Gartenstein-Ross warns, “If you weaken the Houthis, you strengthen AQAP and vice versa.”

AQAP and the Houthis “feed off each other. And violence begets violence,” said Thomas Joscelyn, senior editor of Long Wars Journal, adding, “Without a strong government that can fight these actors, you have different insurgencies jockeying to take over what’s left.”

No one in the administration has answered how the US can weaken AQAP while not strengthening the Houthis.

Part of the problem is that the US is currently viewing the conflict from a Saudi point of view, Pletka said, including Riyadh’s view that the battle is part of its broader struggle with Iran in a Sunni-Shia battle for dominance in the Middle East.
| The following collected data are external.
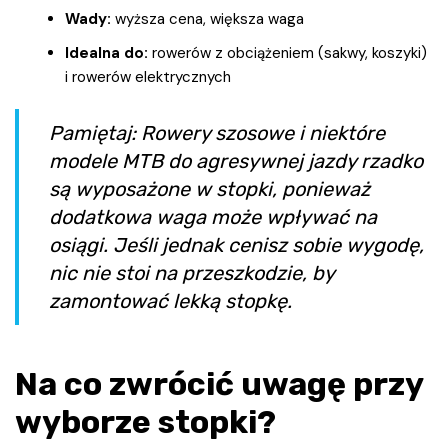
Wady:
wyższa cena, większa waga
Idealna do:
rowerów z obciążeniem (sakwy, koszyki)
i rowerów elektrycznych
Pamiętaj: Rowery szosowe i niektóre
modele MTB do agresywnej jazdy rzadko
są wyposażone w stopki, ponieważ
dodatkowa waga może wpływać na
osiągi. Jeśli jednak cenisz sobie wygodę,
nic nie stoi na przeszkodzie, by
zamontować lekką stopkę.
Na co zwrócić uwagę przy
wyborze stopki?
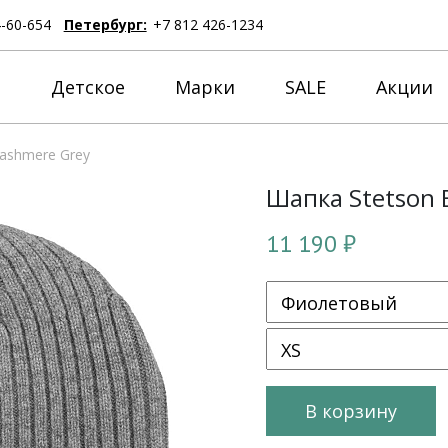
4-60-654
Петербург:
+7 812 426-1234
е
Детское
Марки
SALE
Акции
Cashmere Grey
Шапка Stetson 
11 190 ₽
В корзину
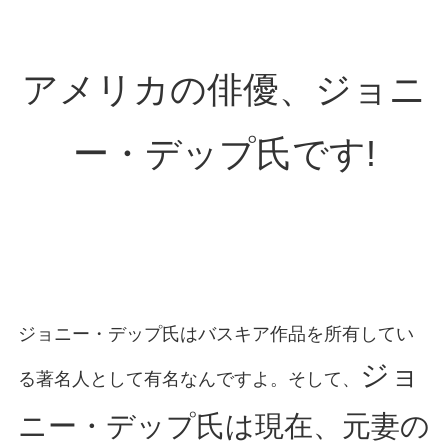
アメリカの俳優、ジョニ
ー・デップ氏です!
ジョニー・デップ氏はバスキア作品を所有してい
ジョ
る著名人として有名なんですよ。そして、
ニー・デップ氏は現在、元妻の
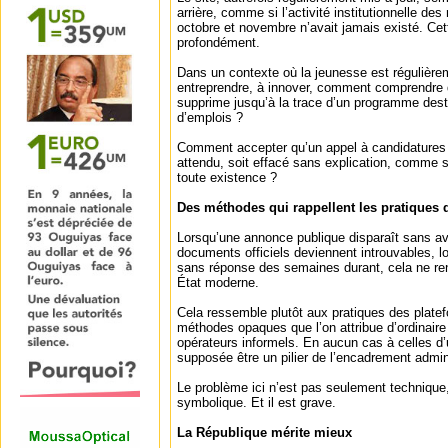
arrière, comme si l’activité institutionnelle de
octobre et novembre n’avait jamais existé. Ce
profondément.
Dans un contexte où la jeunesse est régulière
entreprendre, à innover, comment comprendre 
supprime jusqu’à la trace d’un programme desti
d’emplois ?
Comment accepter qu’un appel à candidatures of
attendu, soit effacé sans explication, comme si
toute existence ?
Des méthodes qui rappellent les pratiques
Lorsqu’une annonce publique disparaît sans av
documents officiels deviennent introuvables, l
sans réponse des semaines durant, cela ne re
État moderne.
Cela ressemble plutôt aux pratiques des plat
méthodes opaques que l’on attribue d’ordinai
opérateurs informels. En aucun cas à celles d
supposée être un pilier de l’encadrement admin
Le problème ici n’est pas seulement technique,
symbolique. Et il est grave.
La République mérite mieux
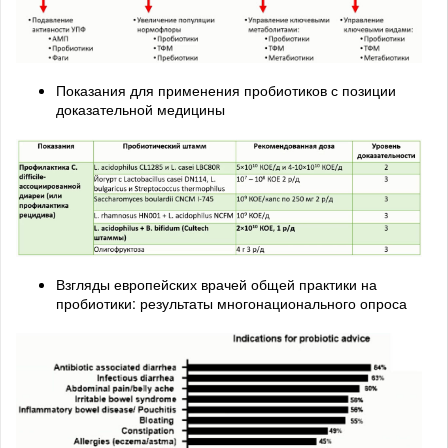
Показания для применения пробиотиков с позиции
доказательной медицины
Взгляды европейских врачей общей практики на
пробиотики: результаты многонационального опроса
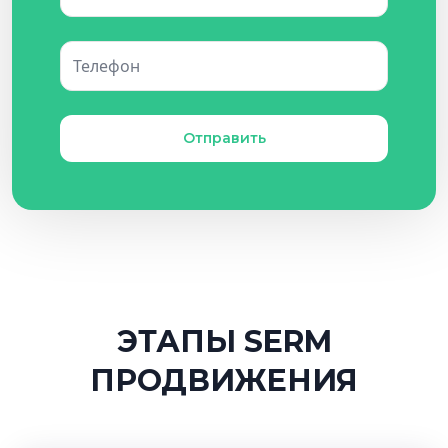
ЭТАПЫ SERM
ПРОДВИЖЕНИЯ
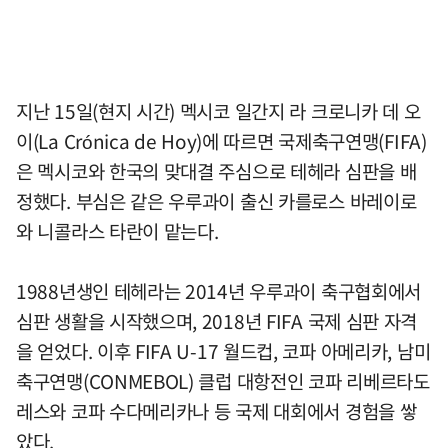
지난 15일(현지 시간) 멕시코 일간지 라 크로니카 데 오
이(La Crónica de Hoy)에 따르면 국제축구연맹(FIFA)
은 멕시코와 한국의 맞대결 주심으로 테헤라 심판을 배
정했다. 부심은 같은 우루과이 출신 카를로스 바레이로
와 니콜라스 타란이 맡는다.
1988년생인 테헤라는 2014년 우루과이 축구협회에서
심판 생활을 시작했으며, 2018년 FIFA 국제 심판 자격
을 얻었다. 이후 FIFA U-17 월드컵, 코파 아메리카, 남미
축구연맹(CONMEBOL) 클럽 대항전인 코파 리베르타도
레스와 코파 수다메리카나 등 국제 대회에서 경험을 쌓
았다.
Youssef and Hayes write, “A US defense official told BuzzFeed News that the United Arab Emirates and Saudi Arabia will still attack the Houthis as part of their ongoing strike campaign on behalf of the government. With the US attacking AQAP that may allow the UAE and Saudi Arabia to more aggressively attack the Houthis. But US defense officials concede that approach is precarious, given that the Gulf states have in several instances struck the wrong target. A Saudi strike in October on what turned out to be a Yemeni funeral prompted the Obama administration to attempt to distance itself further from the ongoing campaign.”

How to tackle two foes in Yemen has already presented challenges in Trump’s administration. Former National Security Adviser Michael Flynn suggested that the US priority was stopping Iranian expansion. It was Flynn who now infamously put Iran on notice” during a White House press briefing, but didn’t explain just what that meant.

The first US military campaign in Yemen focused on AQAP, but days after a Jan. 29 raid targeting a suspected AQAP compound, which killed Chief Petty Officer William “Ryan” Owens, a Navy SEAL, and as many as 30 civilians, the US military turned back to the Houthis. Two defense officials told BuzzFeed News that the US military considered intercepting an Iranian ship bound for Oman, suspected of carrying weapons to the Houthis.

Under the Obama administration, US strikes focused on AQAP’s leadership, using a containment strategy. But the group is a counterinsurgency that has survived the loss of leadership. Trump’s administration has given US Central Command a broader range to attack the terror group, opening a new front against AQAP, saying it is the biggest threat to the West.

“If we go in there looking at it as an Iran only problem, the only thing that’s going to happen is this is going to come back and bite us in a year or two,” Pletka said.